When Frank Gehry’s renovation of the Philadelphia Museum of Art is complete, the iconic institution won’t necessarily look like one of his signature works—at least from the outside. The architect isn’t touching the icon’s Beaux-Arts exterior, but is, instead, transforming the museum’s interior to improve circulation and boost gallery space. But even then, Gehry’s work won’t be all that “Gehry.” AN recently toured the museum’s exhibit on Gehry’s masterplan and got a chance to hear from the man himself about the museum renovations.
On the tour, Gehry explained how he reimagined the building’s interior with a distinctive signature, but one that is inspired by the building’s DNA. “I think if it’s built, you’ll know somebody like me was here,” he said.
This renovation has been a long time coming. And it will be a long time still before it’s finally realized. The idea to update the museum was born in the 1990s and completing Gehry’s entire overhaul could take 10–15 years more.
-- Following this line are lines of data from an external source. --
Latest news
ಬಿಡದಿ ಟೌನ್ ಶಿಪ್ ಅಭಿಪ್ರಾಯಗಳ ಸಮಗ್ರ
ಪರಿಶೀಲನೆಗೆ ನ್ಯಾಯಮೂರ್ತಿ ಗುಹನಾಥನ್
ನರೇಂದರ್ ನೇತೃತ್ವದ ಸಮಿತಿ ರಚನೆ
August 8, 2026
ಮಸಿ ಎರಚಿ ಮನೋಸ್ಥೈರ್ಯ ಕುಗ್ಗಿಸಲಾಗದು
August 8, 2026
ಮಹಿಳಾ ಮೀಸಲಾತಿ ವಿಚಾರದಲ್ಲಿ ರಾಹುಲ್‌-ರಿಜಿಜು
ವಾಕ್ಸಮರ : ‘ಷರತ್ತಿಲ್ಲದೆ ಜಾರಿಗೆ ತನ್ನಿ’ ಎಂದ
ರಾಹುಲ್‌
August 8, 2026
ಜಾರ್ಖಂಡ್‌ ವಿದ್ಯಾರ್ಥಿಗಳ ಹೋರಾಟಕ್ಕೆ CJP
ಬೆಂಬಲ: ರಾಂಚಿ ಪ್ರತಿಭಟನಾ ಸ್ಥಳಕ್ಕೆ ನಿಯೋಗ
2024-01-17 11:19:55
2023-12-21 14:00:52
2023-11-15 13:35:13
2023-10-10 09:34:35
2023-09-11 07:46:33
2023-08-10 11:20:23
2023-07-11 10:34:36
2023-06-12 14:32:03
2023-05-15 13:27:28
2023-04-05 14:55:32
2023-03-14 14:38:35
“If they wait five years, I’ll be 90,” Gehry said. “So for me, get going.”
Given his age, and his storied career, AN asked Gehry about what else he wants to accomplish. “I’m so superstitious,” he said before explaining that he wants to increase his involvement in arts education. He mentioned his participation in the Turnaround Arts initiative—a presidential program, which aims to close the achievement gap through arts and music education.
He told a story about going into a school in California and teaching kids how to plan and imagine cities. Gehry added that children are often marginalized in “ghetto schools.”
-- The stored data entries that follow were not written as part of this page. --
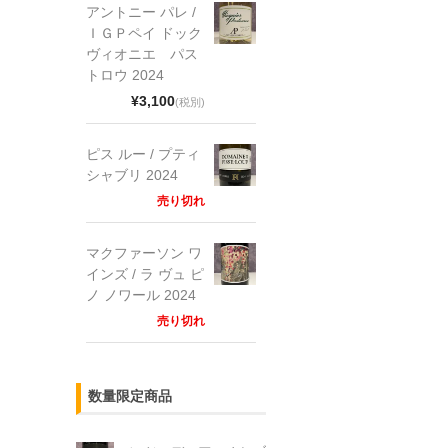
アントニー パレ /
ＩＧＰペイ ドック
ヴィオニエ パス
トロウ 2024
¥3,100
(税別)
ピス ルー / プティ
シャブリ 2024
売り切れ
マクファーソン ワ
インズ / ラ ヴュ ピ
ノ ノワール 2024
売り切れ
数量限定商品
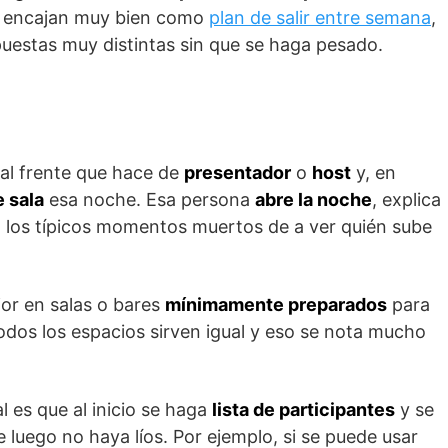
eso encajan muy bien como
plan de salir entre semana
,
uestas muy distintas sin que se haga pesado.
 al frente que hace de
presentador
o
host
y, en
 sala
esa noche. Esa persona
abre la noche
, explica
a los típicos momentos muertos de a ver quién sube
or en salas o bares
mínimamente preparados
para
odos los espacios sirven igual y eso se nota mucho
l es que al inicio se haga
lista de participantes
y se
 luego no haya líos. Por ejemplo, si se puede usar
“That’s what I’m interested in, that kind of stuff,” said Gehry. “I am also designing a sailboat.” Which, of course seems entirely appropriate given his predilection for sailing. He does, after all, already own a boat called FOGGY, which stands for his initials: Frank Owen Gehry. These days, it seems, every starchitect needs a boat in his or her oeuvre. Hear that Zaha and Norman? Frank will see you at the regatta.